Activity. Omit the pictures, then write out every entry exactly as it reads.

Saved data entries
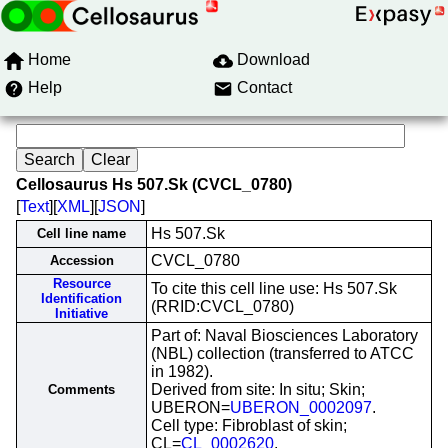
Home
Download
Help
Contact
Cellosaurus Hs 507.Sk (CVCL_0780)
[
Text
][
XML
][
JSON
]
Hs 507.Sk
Cell line name
CVCL_0780
Accession
Resource
To cite this cell line use: Hs 507.Sk
Identification
(RRID:CVCL_0780)
Initiative
Part of: Naval Biosciences Laboratory
(NBL) collection (transferred to ATCC
in 1982).
Derived from site: In situ; Skin;
Comments
UBERON=
UBERON_0002097
.
Cell type: Fibroblast of skin;
CL=
CL_0002620
.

Written answer.
Home
Download
Help
Contact
Cellosaurus Hs 507.Sk (CVCL_0780)
[
Text
][
XML
][
JSON
]
Hs 507.Sk
Cell line name
CVCL_0780
Accession
Resource
To cite this cell line use: Hs 507.Sk
Identification
(RRID:CVCL_0780)
Initiative
Part of: Naval Biosciences Laboratory
(NBL) collection (transferred to ATCC
in 1982).
Derived from site: In situ; Skin;
Comments
UBERON=
UBERON_0002097
.
Cell type: Fibroblast of skin;
CL=
CL_0002620
.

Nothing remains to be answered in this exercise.